I am trying to find out which layers in my model are using tensor cores, and which are not. I followed the instructions in this post to use NVIDIA NSight Profiler (nsys) on a simple PyTorch model.
main.py:
import torch
import torch.nn as nn
import torchvision.models as models
# setup
device = 'cuda:0'
model = models.resnet18().half().to(device)
data = torch.randn(64, 3, 224, 224, device=device).half()
target = torch.randint(0, 1000, (64,), device=device).half()
criterion = nn.CrossEntropyLoss()
optimizer = torch.optim.Adam(model.parameters(), lr=1e-3)
nb_iters = 20
warmup_iters = 10
for i in range(nb_iters):
optimizer.zero_grad()
# start profiling after 10 warmup iterations
if i == warmup_iters: torch.cuda.cudart().cudaProfilerStart()
# push range for current iteration
if i >= warmup_iters: torch.cuda.nvtx.range_push("iteration{}".format(i))
# push range for forward
if i >= warmup_iters: torch.cuda.nvtx.range_push("forward")
output = model(data)
if i >= warmup_iters: torch.cuda.nvtx.range_pop()
# pop iteration range
if i >= warmup_iters: torch.cuda.nvtx.range_pop()
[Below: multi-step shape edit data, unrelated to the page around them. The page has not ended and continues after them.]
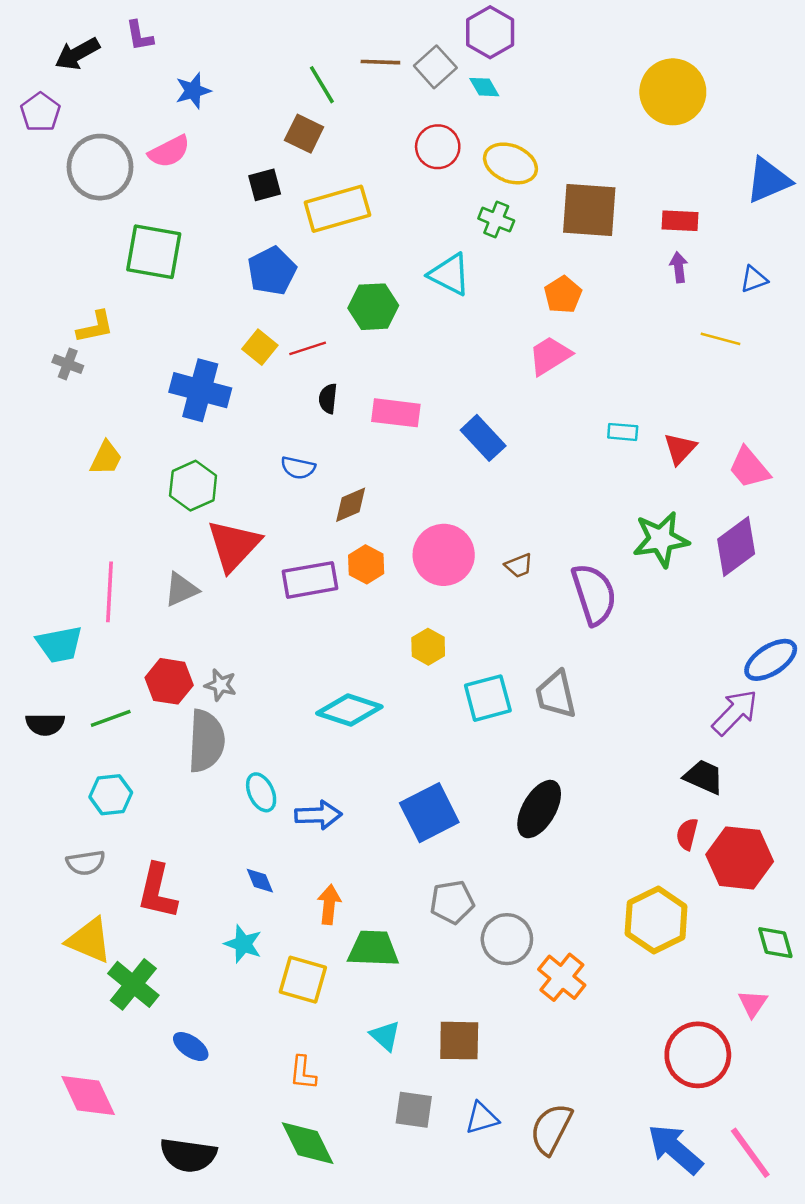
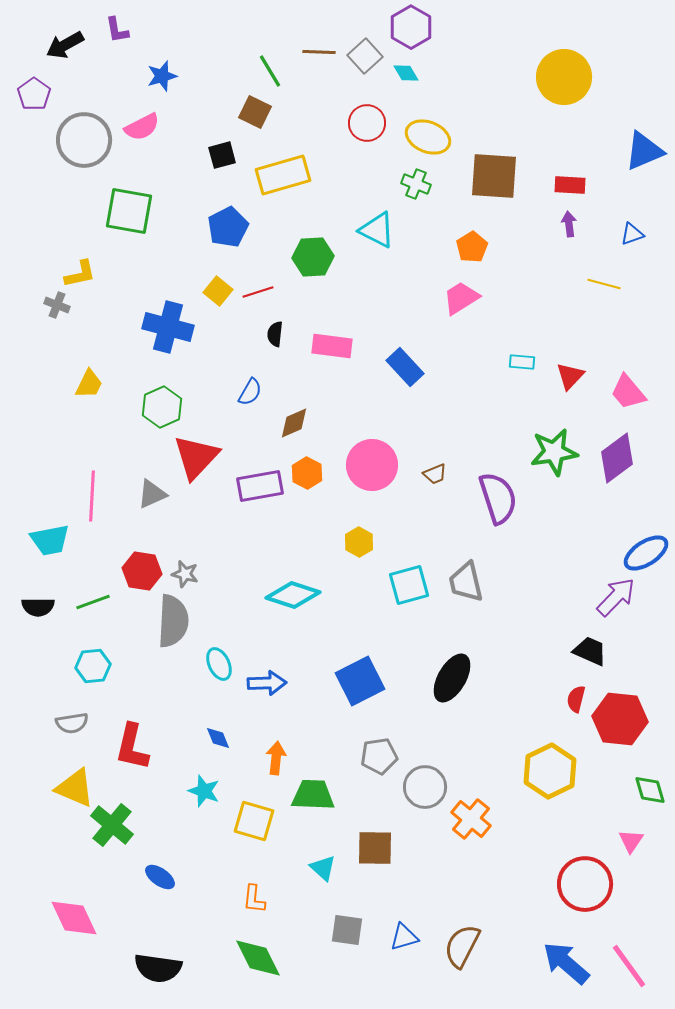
blue semicircle: (298, 468) -> (250, 392), turned -72
brown square: (459, 1041) -> (375, 848), moved

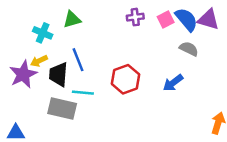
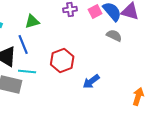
green triangle: (72, 19) -> (32, 21), moved
blue arrow: (173, 83) -> (91, 81), moved

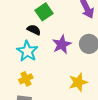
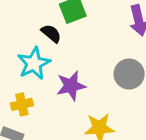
purple star: (62, 44) -> (71, 86), moved

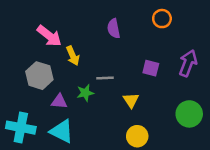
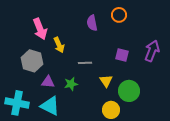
orange circle: (162, 19) -> (119, 15), moved
pink arrow: (49, 36) -> (40, 29), turned 30
green star: (85, 93) -> (71, 84), moved
green circle: (189, 114) -> (129, 91), moved

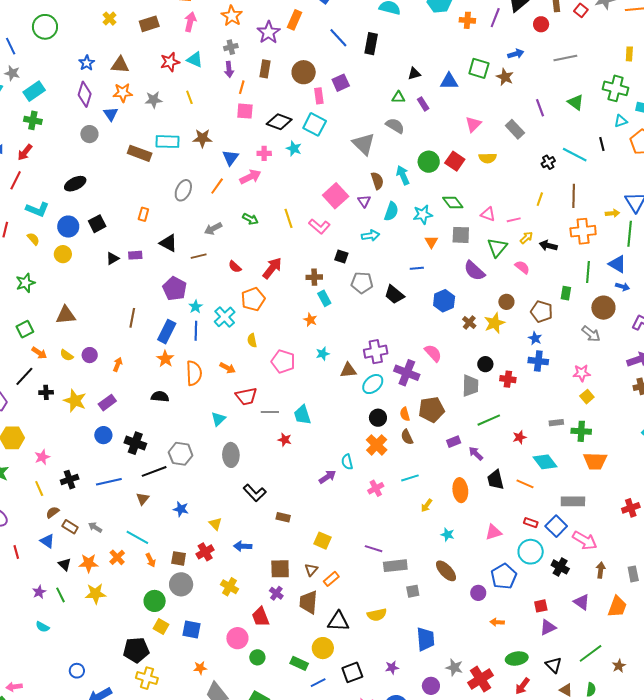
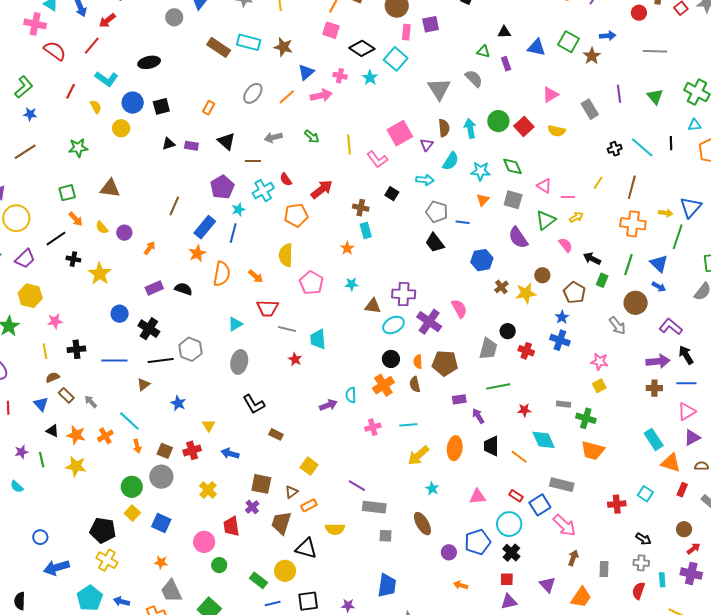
black arrow: (548, 246) -> (592, 259), moved
gray pentagon: (362, 283) -> (437, 212), moved
cyan cross: (225, 317) -> (263, 191), moved
yellow semicircle: (252, 340) -> (286, 255), size x1.6
purple rectangle: (107, 403) -> (154, 288), moved
yellow arrow: (427, 505) -> (418, 455), size x1.6
black triangle: (65, 564) -> (52, 431), turned -32
black cross: (560, 567) -> (511, 553), moved
yellow semicircle: (377, 615) -> (335, 529), moved

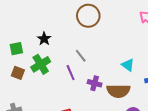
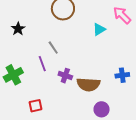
green cross: (41, 64) -> (13, 75), moved
cyan triangle: (128, 65) -> (99, 29), moved, turned 48

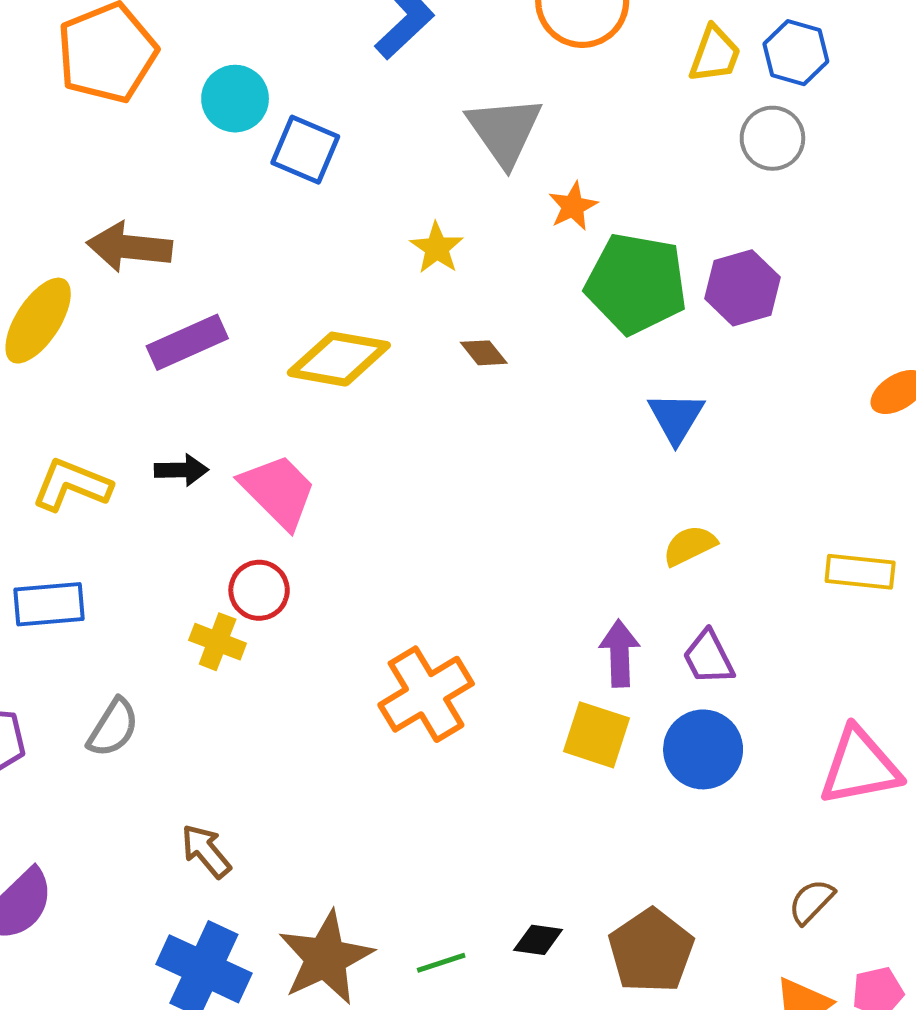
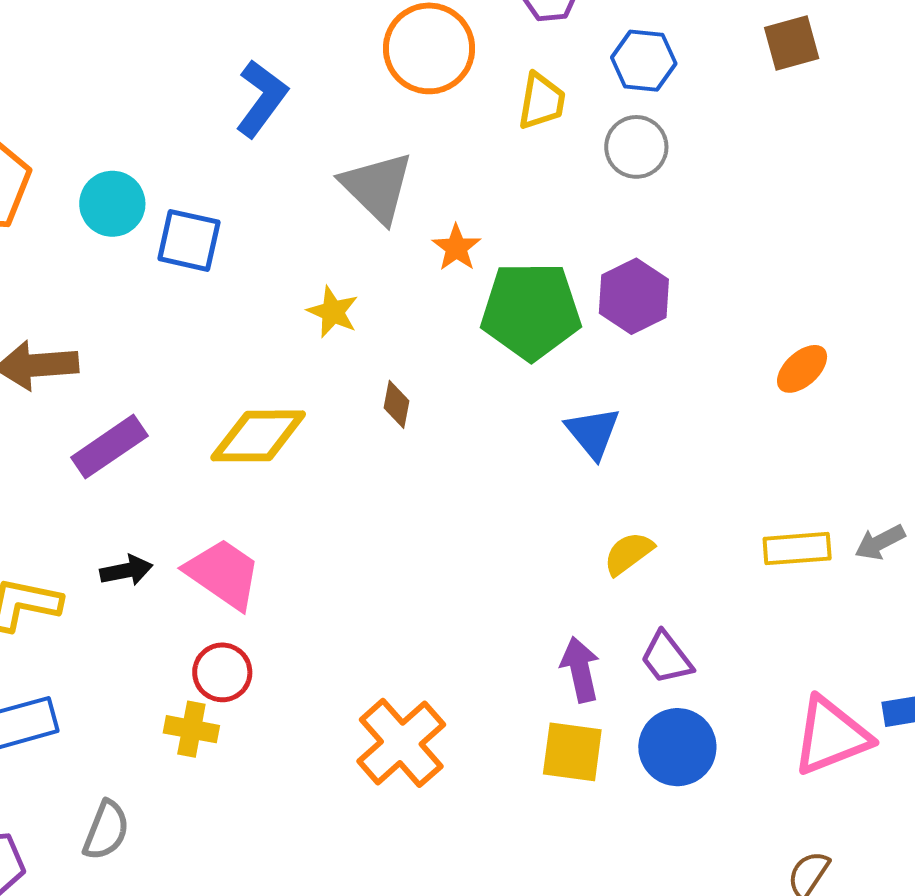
yellow trapezoid: (715, 54) -> (542, 101), moved
brown diamond: (484, 353) -> (396, 404), turned 60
torch.cuda.cudart().cudaProfilerStop()
Here is the command I used to run NSight:
nsys profile -w true -t cuda,nvtx,osrt,cudnn,cublas -s cpu --capture-range=cudaProfilerApi --stop-on-range-end=true --cudabacktrace=true -x true -o my_profile python main.py
It produces a profile file, which I opened in the NSight viewer. Below is what I see in the viewer.
I am trying to figure out how to see which layers are using tensor cores. I clicked on every menu I could find, but I haven’t yet figured out how to do this. Any advice on how to see which layers are using tensor cores?
One other thing: In this youtube video on NSight, there is “GPU Metrics” section. This is missing from my viewer.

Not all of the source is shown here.